Elevate Difference

Like It Or Not

If the latest slate of indie bands are to be believed, feigned disinterest and irony worship are so not cool anymore. It seems as though the hipsters think they've totally moved beyond all that. This season's must-have emotional response to your surroundings? Cutesy glee, couched within a three-word (preferably multi-syllabic) band name. Problem is, it still feels like an affectation, a pose that comes off just as hollow as those other two. Therein lies my biggest issue with Australian group Architecture in Helsinki. 

They're fun and funky. They're danceable enough. They have crammed more instruments than I care to count into each song. Their videos are appropriately colorful and clever, and they seem to me about as genuine as those store-bought smiles Donny and Marie Osmond trot out whenever a camera is aimed at them. 

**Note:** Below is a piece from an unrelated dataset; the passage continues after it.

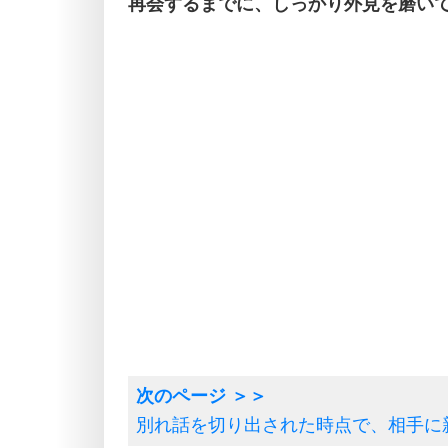
再会するまでに、しっかり外見を磨い
別れ話を切り出された時点で、相手に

Pretension, another unfortunate characteristic this "musical collective" seems to have in spades, does not sit well with me. I have listened to both "versions" of the song "Like It Or Not." Back to back, over and over and over again. I put the word versions in quotes just now because I listened to the song from their 2007 release Places Like This, and also to the song billed as "Version 2" on the Like It Or Not EP released last summer. Either my ears are broken, or there is absolutely no difference between the two "versions" of this same song. This leaves me to wonder why the band would go through the effort of tacking on that "Version 2" addendum to the song on the EP. 

"One Heavy February (2008)" is an updated version of a song originally released by AiH in 2004 as the first cut on their debut album Fingers Crossed. The original track was a charming instrumental piece that went on for a little under a minute. It's a pleasant enough way to start a record, and it should have been left the hell alone. The original serves as a core around which the group has built this overblown cocoon. It clocks in at two minutes and thirty seconds, a full ninety seconds longer than the original tune. This "2008" incarnation seems like they were fooling around with a Casio keyboard one afternoon and decided to tinker with something they already had until they turned it into something new. Now it's become... filler. 

Based on his inflated vocal delivery and comfortable co-opting of "world music," I think it's safe to assume that Beirut's Zach Condon thinks Talking Heads founder David Byrne is the bee's knees. The same goes for AiH front man Cameron Bird who, along with his fellow band members, also seems to adore Talking Heads side project Tom Tom Club. Nowhere is this more apparent than on their cover of "Beef In Box," a song originally performed by British neo-prog band I.Q.  From the twittering synths and the random tweaks to the ever-so-slightly off-kilter rhythm and the repetition of "You don't stop/You don't stop/You don't stop/Till the beef's in the box," it is painfully clear that Architecture in Helsinki have made it their mission to dredge up the sounds of the early-to-mid-1980s. You know, again. Goody.

Written by: M. Brianna Stallings, February 25th 2009

I don't particularly mind cheeky cheerful pop music; I don't even mind self-awareness therein. It's just too hammy for my taste here. Thanks for your comments. I appreciate it.Brianna

you did a perfect job describing exactly what it is i dislike about this sort of music.